Start of GIVEN RECORDS
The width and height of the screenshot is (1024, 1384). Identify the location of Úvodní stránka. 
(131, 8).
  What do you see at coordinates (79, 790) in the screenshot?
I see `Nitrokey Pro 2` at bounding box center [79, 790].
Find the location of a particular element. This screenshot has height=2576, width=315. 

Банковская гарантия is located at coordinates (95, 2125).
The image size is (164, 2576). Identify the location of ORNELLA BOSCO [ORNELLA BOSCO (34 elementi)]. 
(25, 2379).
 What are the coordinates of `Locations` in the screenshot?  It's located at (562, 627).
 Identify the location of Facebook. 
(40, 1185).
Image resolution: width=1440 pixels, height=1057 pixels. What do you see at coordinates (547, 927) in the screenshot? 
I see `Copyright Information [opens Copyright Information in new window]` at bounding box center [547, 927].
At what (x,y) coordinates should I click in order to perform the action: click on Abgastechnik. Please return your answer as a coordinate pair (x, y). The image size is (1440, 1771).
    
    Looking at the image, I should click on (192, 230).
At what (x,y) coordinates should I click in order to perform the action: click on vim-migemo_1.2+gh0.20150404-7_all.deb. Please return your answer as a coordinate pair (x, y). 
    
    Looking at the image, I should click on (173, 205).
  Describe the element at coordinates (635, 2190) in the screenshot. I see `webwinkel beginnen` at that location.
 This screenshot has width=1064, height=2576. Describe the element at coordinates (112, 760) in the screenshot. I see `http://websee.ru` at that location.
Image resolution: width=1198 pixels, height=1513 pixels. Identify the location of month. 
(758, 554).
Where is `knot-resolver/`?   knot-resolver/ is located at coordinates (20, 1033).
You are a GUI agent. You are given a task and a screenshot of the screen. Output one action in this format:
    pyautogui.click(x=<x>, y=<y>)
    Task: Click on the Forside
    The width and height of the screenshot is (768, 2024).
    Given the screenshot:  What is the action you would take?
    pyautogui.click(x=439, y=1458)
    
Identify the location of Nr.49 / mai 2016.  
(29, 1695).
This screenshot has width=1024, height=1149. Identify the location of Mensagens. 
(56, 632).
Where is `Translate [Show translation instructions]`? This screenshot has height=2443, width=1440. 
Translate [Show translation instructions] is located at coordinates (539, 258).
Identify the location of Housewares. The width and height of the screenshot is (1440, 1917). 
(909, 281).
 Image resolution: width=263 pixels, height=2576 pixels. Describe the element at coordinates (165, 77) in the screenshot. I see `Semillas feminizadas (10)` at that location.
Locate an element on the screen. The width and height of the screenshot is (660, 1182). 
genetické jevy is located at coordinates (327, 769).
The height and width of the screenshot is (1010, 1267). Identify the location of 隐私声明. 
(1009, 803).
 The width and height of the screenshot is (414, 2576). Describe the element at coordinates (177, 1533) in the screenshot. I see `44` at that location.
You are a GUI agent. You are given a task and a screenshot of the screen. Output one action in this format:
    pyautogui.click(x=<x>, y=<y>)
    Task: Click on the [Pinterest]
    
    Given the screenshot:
End of GIVEN RECORDS
- _BRIEF_
Nothing in the entries may be left out; each line is to be output exactly.

- _TASK RESPONSE_
The width and height of the screenshot is (1024, 1384). Identify the location of Úvodní stránka. 
(131, 8).
  What do you see at coordinates (79, 790) in the screenshot?
I see `Nitrokey Pro 2` at bounding box center [79, 790].
Find the location of a particular element. This screenshot has height=2576, width=315. 

Банковская гарантия is located at coordinates (95, 2125).
The image size is (164, 2576). Identify the location of ORNELLA BOSCO [ORNELLA BOSCO (34 elementi)]. 
(25, 2379).
 What are the coordinates of `Locations` in the screenshot?  It's located at (562, 627).
 Identify the location of Facebook. 
(40, 1185).
Image resolution: width=1440 pixels, height=1057 pixels. What do you see at coordinates (547, 927) in the screenshot? 
I see `Copyright Information [opens Copyright Information in new window]` at bounding box center [547, 927].
At what (x,y) coordinates should I click in order to perform the action: click on Abgastechnik. Please return your answer as a coordinate pair (x, y). The image size is (1440, 1771).
    
    Looking at the image, I should click on (192, 230).
At what (x,y) coordinates should I click in order to perform the action: click on vim-migemo_1.2+gh0.20150404-7_all.deb. Please return your answer as a coordinate pair (x, y). 
    
    Looking at the image, I should click on (173, 205).
  Describe the element at coordinates (635, 2190) in the screenshot. I see `webwinkel beginnen` at that location.
 This screenshot has width=1064, height=2576. Describe the element at coordinates (112, 760) in the screenshot. I see `http://websee.ru` at that location.
Image resolution: width=1198 pixels, height=1513 pixels. Identify the location of month. 
(758, 554).
Where is `knot-resolver/`?   knot-resolver/ is located at coordinates (20, 1033).
You are a GUI agent. You are given a task and a screenshot of the screen. Output one action in this format:
    pyautogui.click(x=<x>, y=<y>)
    Task: Click on the Forside
    The width and height of the screenshot is (768, 2024).
    Given the screenshot:  What is the action you would take?
    pyautogui.click(x=439, y=1458)
    
Identify the location of Nr.49 / mai 2016.  
(29, 1695).
This screenshot has width=1024, height=1149. Identify the location of Mensagens. 
(56, 632).
Where is `Translate [Show translation instructions]`? This screenshot has height=2443, width=1440. 
Translate [Show translation instructions] is located at coordinates (539, 258).
Identify the location of Housewares. The width and height of the screenshot is (1440, 1917). 
(909, 281).
 Image resolution: width=263 pixels, height=2576 pixels. Describe the element at coordinates (165, 77) in the screenshot. I see `Semillas feminizadas (10)` at that location.
Locate an element on the screen. The width and height of the screenshot is (660, 1182). 
genetické jevy is located at coordinates (327, 769).
The height and width of the screenshot is (1010, 1267). Identify the location of 隐私声明. 
(1009, 803).
 The width and height of the screenshot is (414, 2576). Describe the element at coordinates (177, 1533) in the screenshot. I see `44` at that location.
You are a GUI agent. You are given a task and a screenshot of the screen. Output one action in this format:
    pyautogui.click(x=<x>, y=<y>)
    Task: Click on the [Pinterest]
    
    Given the screenshot:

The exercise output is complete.